→ **WHAT TO WORK ON**
The full text of the records below, minus any pictures, should be given back word for word.

→ **RECORDS FOR THE EXERCISE**
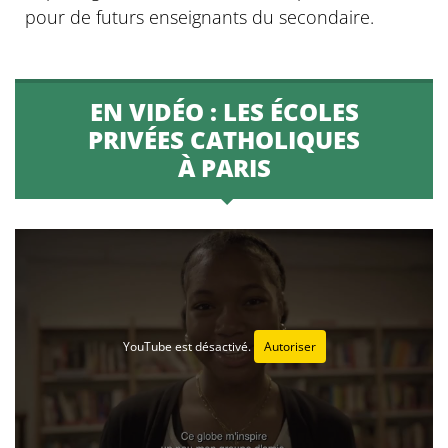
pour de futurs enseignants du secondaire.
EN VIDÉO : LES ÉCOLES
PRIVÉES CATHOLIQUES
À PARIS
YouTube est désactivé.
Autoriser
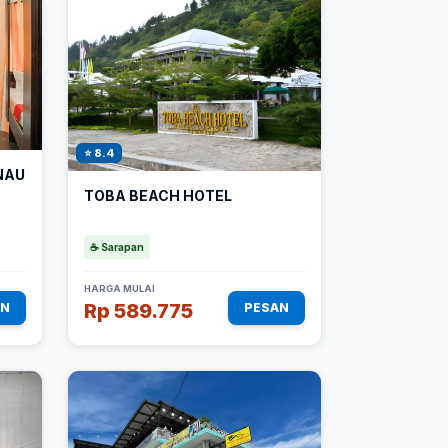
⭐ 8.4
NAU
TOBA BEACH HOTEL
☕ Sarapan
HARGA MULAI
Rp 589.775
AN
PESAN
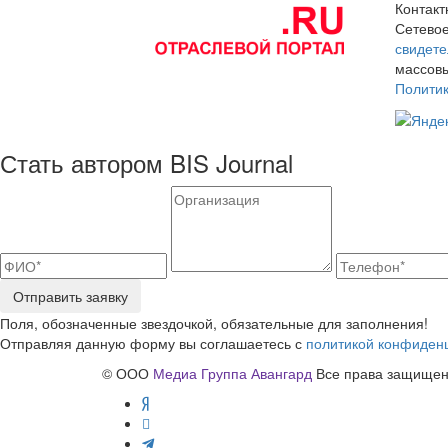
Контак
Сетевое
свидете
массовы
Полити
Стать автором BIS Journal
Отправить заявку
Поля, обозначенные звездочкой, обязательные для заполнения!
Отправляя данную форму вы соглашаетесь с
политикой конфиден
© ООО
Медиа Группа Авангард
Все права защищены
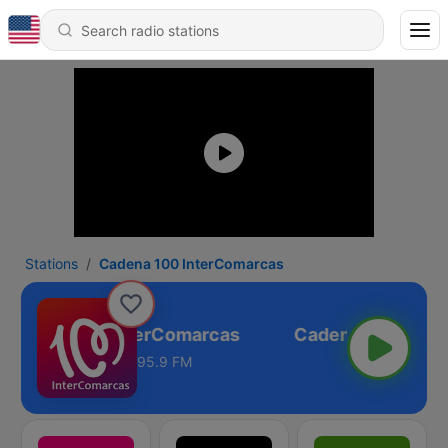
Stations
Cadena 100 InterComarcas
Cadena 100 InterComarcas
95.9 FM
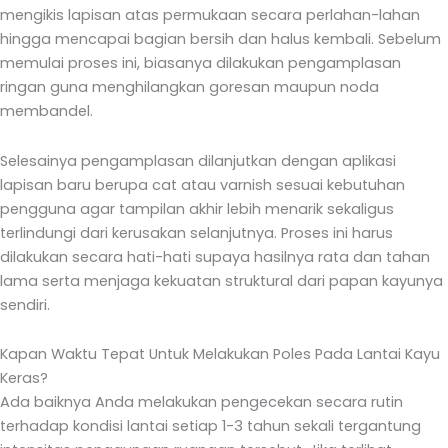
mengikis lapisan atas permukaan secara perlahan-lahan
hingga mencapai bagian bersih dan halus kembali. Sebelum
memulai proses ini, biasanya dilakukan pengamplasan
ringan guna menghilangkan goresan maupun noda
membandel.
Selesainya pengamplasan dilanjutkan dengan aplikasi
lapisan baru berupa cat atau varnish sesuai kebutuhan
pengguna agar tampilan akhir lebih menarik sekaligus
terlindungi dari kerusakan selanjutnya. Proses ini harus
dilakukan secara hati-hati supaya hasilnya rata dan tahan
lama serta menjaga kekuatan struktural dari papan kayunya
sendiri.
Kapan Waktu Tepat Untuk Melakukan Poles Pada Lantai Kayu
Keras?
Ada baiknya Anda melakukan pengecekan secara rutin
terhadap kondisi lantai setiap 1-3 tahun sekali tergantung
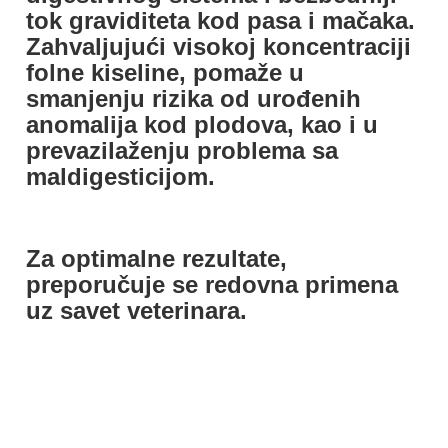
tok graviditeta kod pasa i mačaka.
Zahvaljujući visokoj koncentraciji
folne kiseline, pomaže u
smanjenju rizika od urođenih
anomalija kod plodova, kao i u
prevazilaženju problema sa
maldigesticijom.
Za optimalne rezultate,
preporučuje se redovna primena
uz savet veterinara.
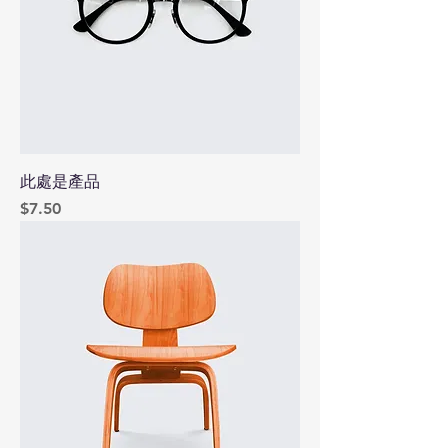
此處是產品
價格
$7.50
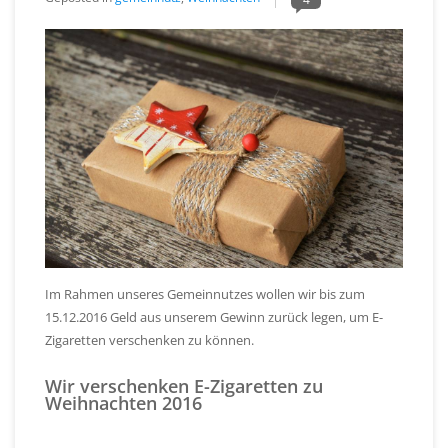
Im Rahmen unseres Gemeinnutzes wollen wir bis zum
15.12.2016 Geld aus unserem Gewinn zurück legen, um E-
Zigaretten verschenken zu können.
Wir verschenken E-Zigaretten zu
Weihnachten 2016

→ **TASK OUTPUT**
pour de futurs enseignants du secondaire.
EN VIDÉO : LES ÉCOLES
PRIVÉES CATHOLIQUES
À PARIS
YouTube est désactivé.
Autoriser
⭐ 8.4
NAU
TOBA BEACH HOTEL
☕ Sarapan
HARGA MULAI
Rp 589.775
AN
PESAN
Контак
Сетевое
свидете
массовы
Полити
Стать автором BIS Journal
Отправить заявку
Поля, обозначенные звездочкой, обязательные для заполнения!
Отправляя данную форму вы соглашаетесь с
политикой конфиден
© ООО
Медиа Группа Авангард
Все права защищены
Stations
Cadena 100 InterComarcas
Cadena 100 InterComarcas
95.9 FM
mengikis lapisan atas permukaan secara perlahan-lahan
hingga mencapai bagian bersih dan halus kembali. Sebelum
memulai proses ini, biasanya dilakukan pengamplasan
ringan guna menghilangkan goresan maupun noda
membandel.
Selesainya pengamplasan dilanjutkan dengan aplikasi
lapisan baru berupa cat atau varnish sesuai kebutuhan
pengguna agar tampilan akhir lebih menarik sekaligus
terlindungi dari kerusakan selanjutnya. Proses ini harus
dilakukan secara hati-hati supaya hasilnya rata dan tahan
lama serta menjaga kekuatan struktural dari papan kayunya
sendiri.
Kapan Waktu Tepat Untuk Melakukan Poles Pada Lantai Kayu
Keras?
Ada baiknya Anda melakukan pengecekan secara rutin
terhadap kondisi lantai setiap 1-3 tahun sekali tergantung
tok graviditeta kod pasa i mačaka.
Zahvaljujući visokoj koncentraciji
folne kiseline, pomaže u
smanjenju rizika od urođenih
anomalija kod plodova, kao i u
prevazilaženju problema sa
maldigesticijom.
Za optimalne rezultate,
preporučuje se redovna primena
uz savet veterinara.
此處是產品
價格
$7.50
Im Rahmen unseres Gemeinnutzes wollen wir bis zum
15.12.2016 Geld aus unserem Gewinn zurück legen, um E-
Zigaretten verschenken zu können.
Wir verschenken E-Zigaretten zu
Weihnachten 2016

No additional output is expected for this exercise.